Not unlike a programmer meetup, come to think of it.
Except that there’s actual hygiene happening here.

The women in Saudi Arabia’s Ikea catalogs have all gone missing. Not just the women modelling with the furniture and home and office goods, but even the the female designer of Ikea’s cheap-and-cheerful “PS” line of furniture and sundry home items.

As of this writing, it’s still unclear where the decision to make a special “No Girls Allowed” edition came from. Ikea HQ in Sweden, may have figured that the extra expense and participating in Saudi Arabia’s gender apartheid was worth those sweet, sweet petro-bucks, or it may have been the Saudi Arabian franchise who made the call.

Ikea has released a standard-issue “statement expessing regret”. According to AP News, they said:

“We should have reacted and realized that excluding women from the Saudi Arabian version of the catalogue is in conflict with the Ikea Group values.”
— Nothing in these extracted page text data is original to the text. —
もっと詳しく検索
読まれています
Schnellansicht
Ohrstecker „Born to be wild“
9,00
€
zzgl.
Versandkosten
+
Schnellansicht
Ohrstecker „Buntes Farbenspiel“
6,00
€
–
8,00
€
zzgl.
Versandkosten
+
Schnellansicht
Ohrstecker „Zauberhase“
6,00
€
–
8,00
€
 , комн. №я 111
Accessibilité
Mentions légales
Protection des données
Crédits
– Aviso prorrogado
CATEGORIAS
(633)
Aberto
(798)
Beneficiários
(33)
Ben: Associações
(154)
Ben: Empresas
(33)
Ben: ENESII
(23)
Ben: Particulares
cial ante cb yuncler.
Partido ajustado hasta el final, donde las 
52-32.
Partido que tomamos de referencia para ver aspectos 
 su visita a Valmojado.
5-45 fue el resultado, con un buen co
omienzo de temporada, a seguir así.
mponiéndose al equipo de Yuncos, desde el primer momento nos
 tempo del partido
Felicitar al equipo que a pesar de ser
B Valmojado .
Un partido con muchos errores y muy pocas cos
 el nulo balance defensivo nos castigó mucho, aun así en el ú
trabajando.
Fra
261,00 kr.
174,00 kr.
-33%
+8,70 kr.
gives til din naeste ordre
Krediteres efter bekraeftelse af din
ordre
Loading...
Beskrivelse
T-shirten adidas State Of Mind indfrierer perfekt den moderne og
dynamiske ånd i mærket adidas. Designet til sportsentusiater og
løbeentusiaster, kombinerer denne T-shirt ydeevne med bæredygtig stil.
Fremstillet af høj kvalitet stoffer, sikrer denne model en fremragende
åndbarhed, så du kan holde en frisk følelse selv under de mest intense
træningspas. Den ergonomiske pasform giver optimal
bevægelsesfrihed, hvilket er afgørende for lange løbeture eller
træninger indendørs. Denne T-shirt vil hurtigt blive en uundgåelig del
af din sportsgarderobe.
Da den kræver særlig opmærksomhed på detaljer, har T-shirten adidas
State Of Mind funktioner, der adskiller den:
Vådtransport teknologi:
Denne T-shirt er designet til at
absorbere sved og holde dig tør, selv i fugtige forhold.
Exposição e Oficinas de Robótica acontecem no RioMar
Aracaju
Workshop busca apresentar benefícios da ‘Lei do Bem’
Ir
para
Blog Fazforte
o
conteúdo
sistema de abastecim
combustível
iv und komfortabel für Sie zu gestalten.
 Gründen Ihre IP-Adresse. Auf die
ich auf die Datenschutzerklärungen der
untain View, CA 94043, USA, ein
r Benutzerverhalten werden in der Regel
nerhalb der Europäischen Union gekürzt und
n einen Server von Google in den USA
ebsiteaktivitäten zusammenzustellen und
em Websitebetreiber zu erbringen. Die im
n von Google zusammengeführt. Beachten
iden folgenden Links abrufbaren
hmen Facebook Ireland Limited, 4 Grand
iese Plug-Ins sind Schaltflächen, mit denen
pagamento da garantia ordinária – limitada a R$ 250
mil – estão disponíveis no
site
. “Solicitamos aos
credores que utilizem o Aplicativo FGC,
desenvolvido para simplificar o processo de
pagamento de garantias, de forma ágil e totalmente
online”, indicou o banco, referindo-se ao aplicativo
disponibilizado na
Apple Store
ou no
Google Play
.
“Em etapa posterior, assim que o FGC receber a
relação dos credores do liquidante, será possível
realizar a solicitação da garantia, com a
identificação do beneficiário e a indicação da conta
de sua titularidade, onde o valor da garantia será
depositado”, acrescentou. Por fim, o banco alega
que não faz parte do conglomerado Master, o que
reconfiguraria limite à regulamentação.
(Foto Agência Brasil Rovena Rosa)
AP News also quotes Sweden’s Equality Minister Nyamko Sabuni, who said:

“For Ikea to remove an important part of Sweden’s image and an important part of its values in a country that more than any other needs to know about about Ikea’s principles and values – that’s completely wrong.”

Metro has this quote from Swedish Trade Minister Ewa Björling:

“It’s impossible to retouch women out of reality. These images are yet another regrettable example that shows we have a long road ahead when it comes to gender equality in Saudi Arabia.”

These sorts of Saudi shenanigans shouldn’t surprise anyone. Consider the Saudi edition of the Starbucks logo…

…or the fact that women aren’t allowed to drive there. The ban was unofficial and only turned into an actual law in 1990 when a convoy of 47 women defiantly drove cars through the capital. In a bit of Flintstones-meets-Jetsons strangeness, women are allowed to fly planes — they’re just not allowed to drive to the airport. Women pilots are chauffeured there. For the curious, Wikipedia has a quick summary of Women’s Rights in Saudi Arabia, and it ain’t pretty.